Any pictures in the records below should be skipped; write out everything else exactly.

==== Data records ====

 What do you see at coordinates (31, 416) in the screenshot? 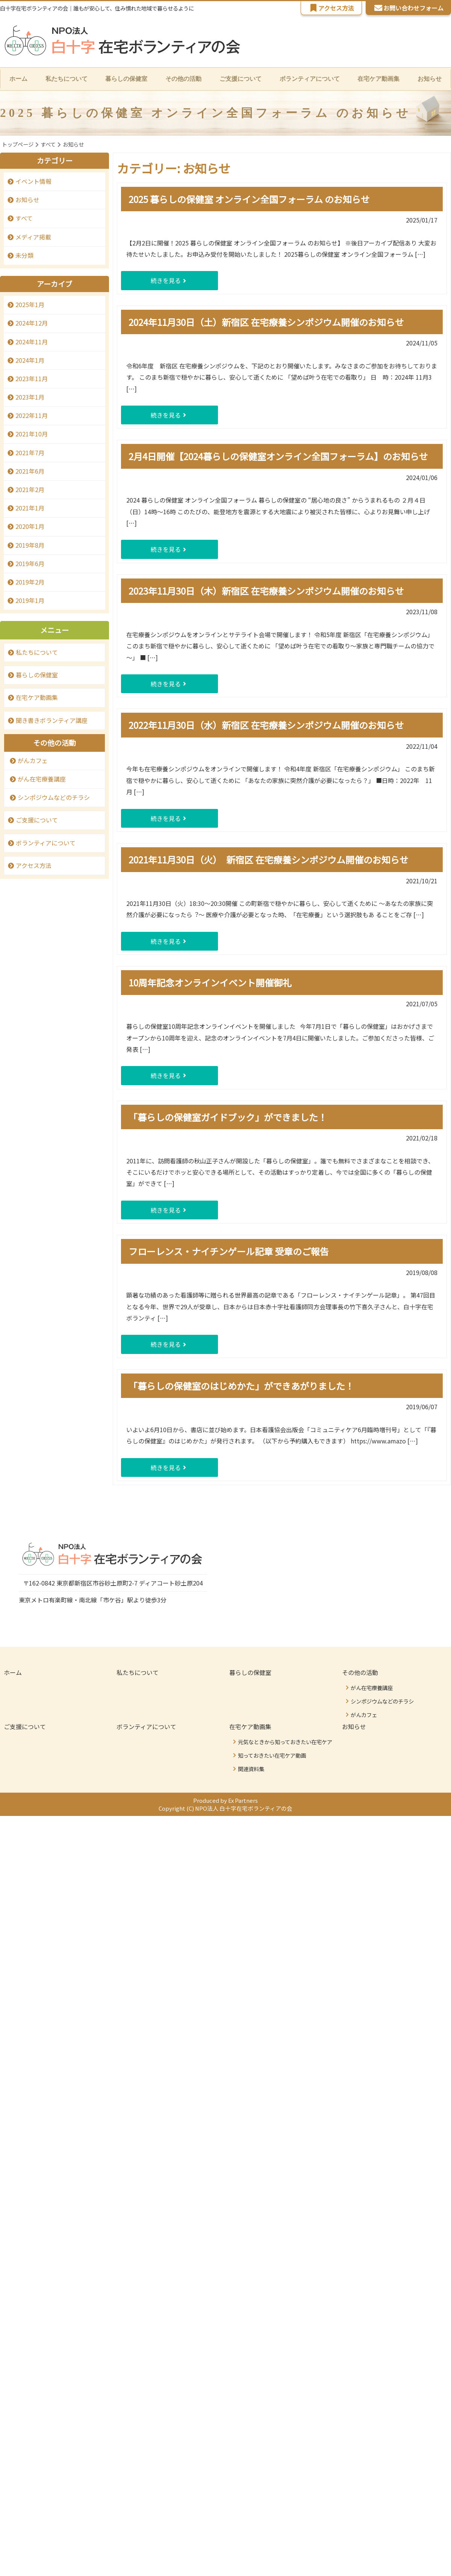
I see `2022年11月` at bounding box center [31, 416].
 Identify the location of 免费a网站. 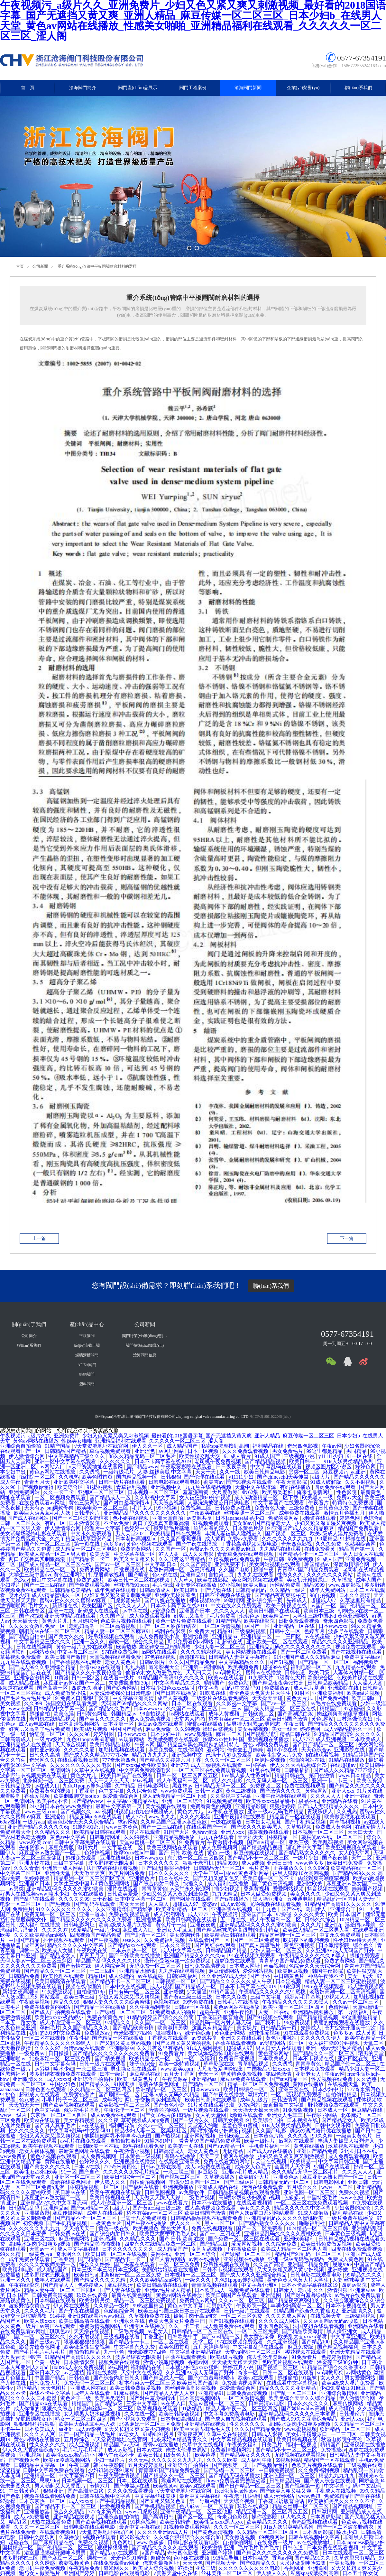
(249, 2105).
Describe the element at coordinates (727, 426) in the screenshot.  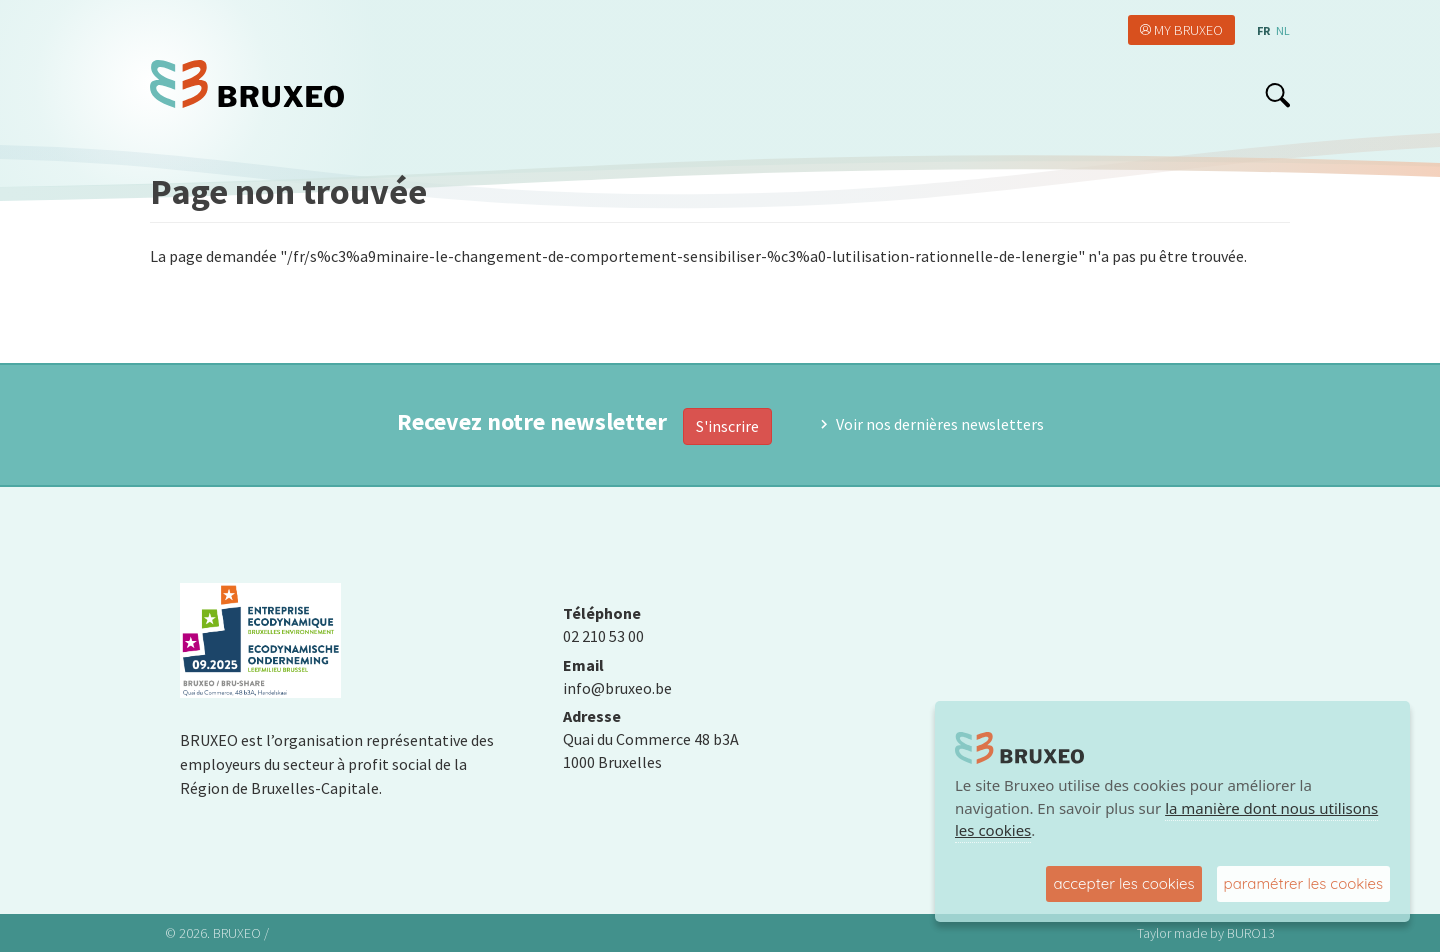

====

● **Task solution**
 What do you see at coordinates (31, 416) in the screenshot? 
I see `2022年11月` at bounding box center [31, 416].
 Identify the location of 免费a网站. 
(249, 2105).
Describe the element at coordinates (727, 426) in the screenshot.  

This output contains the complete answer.